++++ Information provided
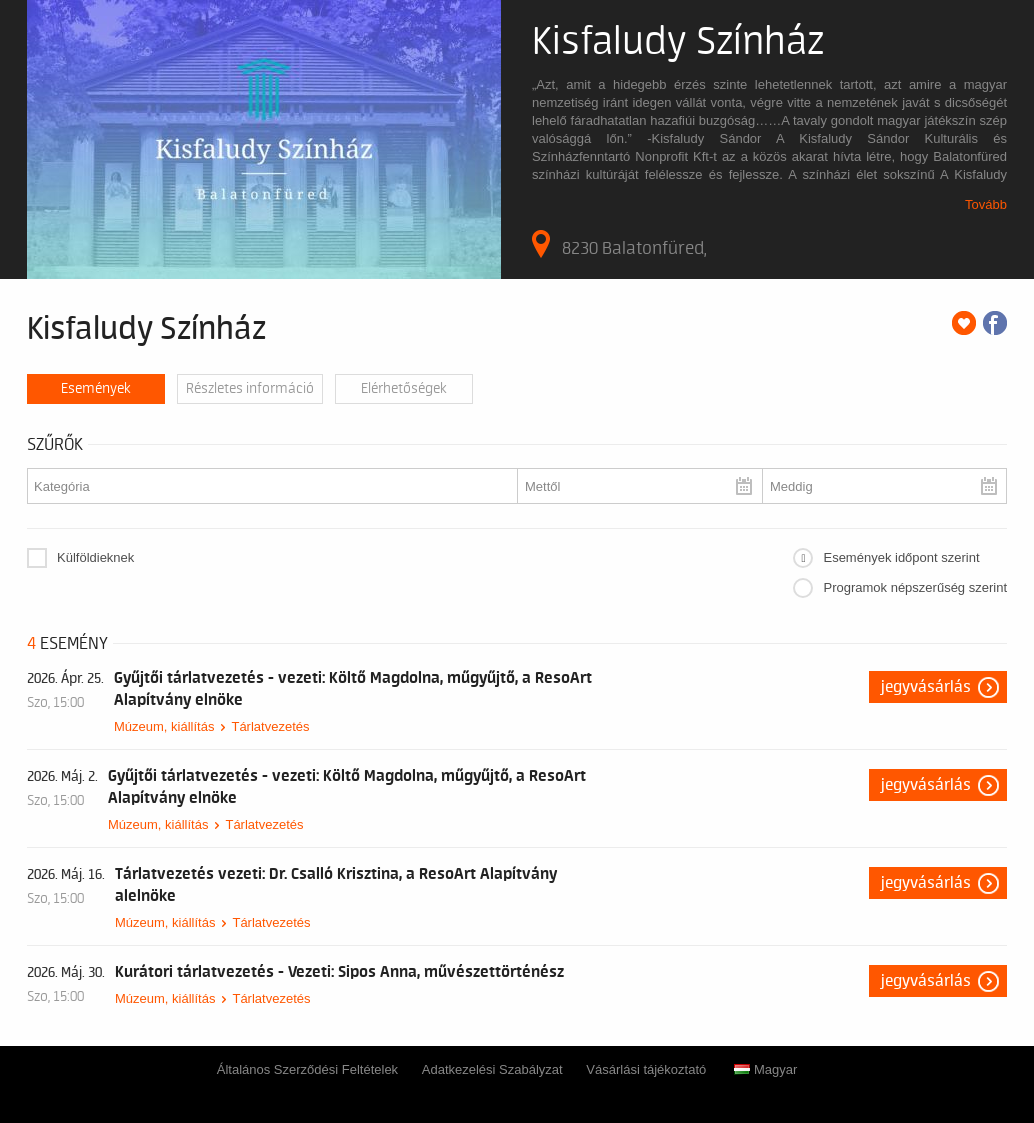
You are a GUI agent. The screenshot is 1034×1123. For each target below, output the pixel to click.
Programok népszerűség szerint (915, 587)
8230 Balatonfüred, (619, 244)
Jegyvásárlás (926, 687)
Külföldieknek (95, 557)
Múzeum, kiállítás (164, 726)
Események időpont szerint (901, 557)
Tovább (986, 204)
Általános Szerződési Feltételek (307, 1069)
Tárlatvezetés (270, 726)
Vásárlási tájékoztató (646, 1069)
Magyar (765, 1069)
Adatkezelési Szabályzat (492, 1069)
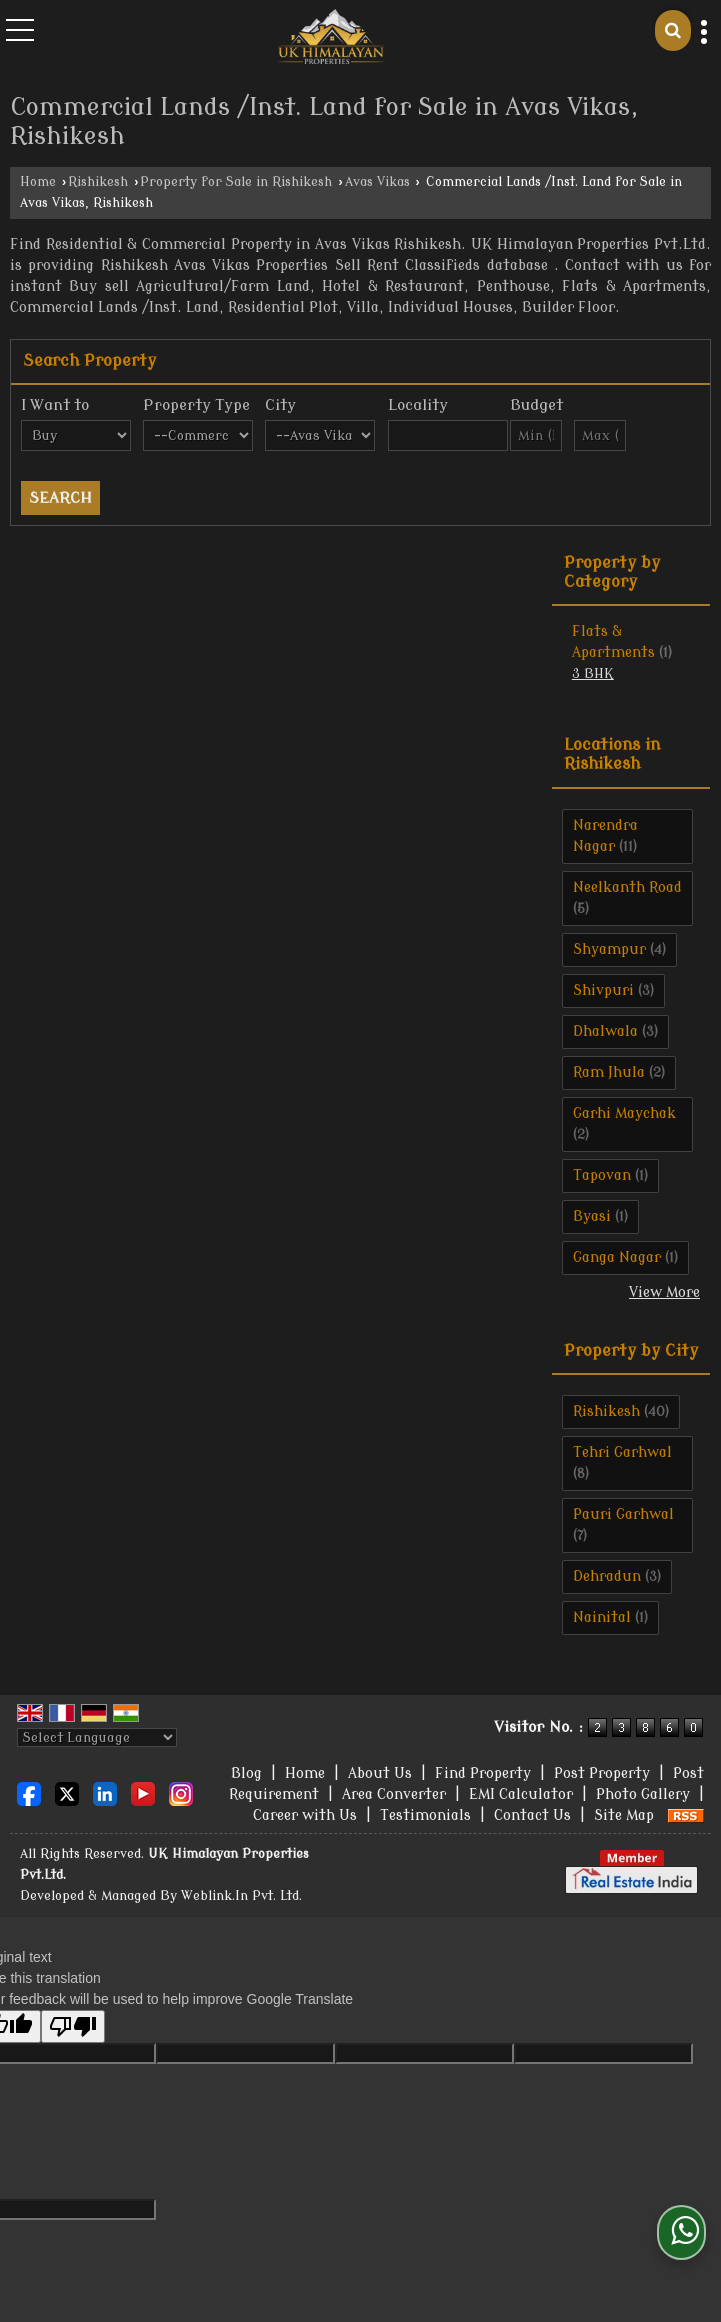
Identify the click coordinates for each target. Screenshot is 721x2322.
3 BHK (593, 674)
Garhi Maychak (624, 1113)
++++++++
++++ Information provided
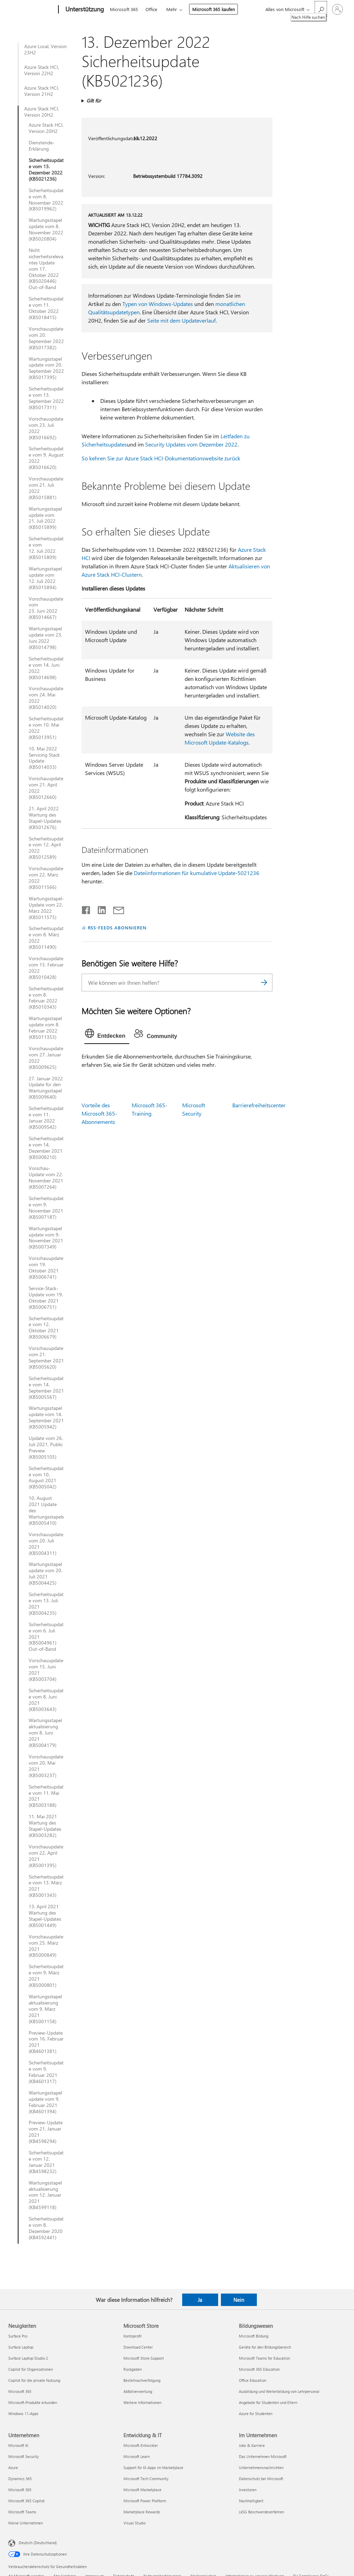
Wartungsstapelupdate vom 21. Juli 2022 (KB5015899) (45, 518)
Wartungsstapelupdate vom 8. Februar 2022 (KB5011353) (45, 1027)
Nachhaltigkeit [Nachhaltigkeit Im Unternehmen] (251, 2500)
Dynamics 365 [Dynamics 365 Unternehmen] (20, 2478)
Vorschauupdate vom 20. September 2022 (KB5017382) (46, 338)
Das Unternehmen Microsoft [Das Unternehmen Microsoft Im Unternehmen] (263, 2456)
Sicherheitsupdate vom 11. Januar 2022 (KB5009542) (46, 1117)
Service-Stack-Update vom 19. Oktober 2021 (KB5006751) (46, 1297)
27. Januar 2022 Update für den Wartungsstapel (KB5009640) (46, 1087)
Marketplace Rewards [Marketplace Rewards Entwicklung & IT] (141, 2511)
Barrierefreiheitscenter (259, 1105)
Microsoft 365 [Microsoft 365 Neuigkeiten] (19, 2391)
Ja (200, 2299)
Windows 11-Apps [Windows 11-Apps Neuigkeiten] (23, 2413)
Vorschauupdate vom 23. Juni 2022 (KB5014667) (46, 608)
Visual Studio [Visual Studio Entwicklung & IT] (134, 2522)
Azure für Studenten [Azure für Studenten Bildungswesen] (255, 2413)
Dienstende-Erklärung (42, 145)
++++++++
Each line that includes the string "Januar" should be copied from the data.

Sicherheitsupdate vom 11. Januar 2022 (KB5009542) (46, 1117)
27. Januar 2022 Update für den Wartungsstapel (KB5009640) (46, 1087)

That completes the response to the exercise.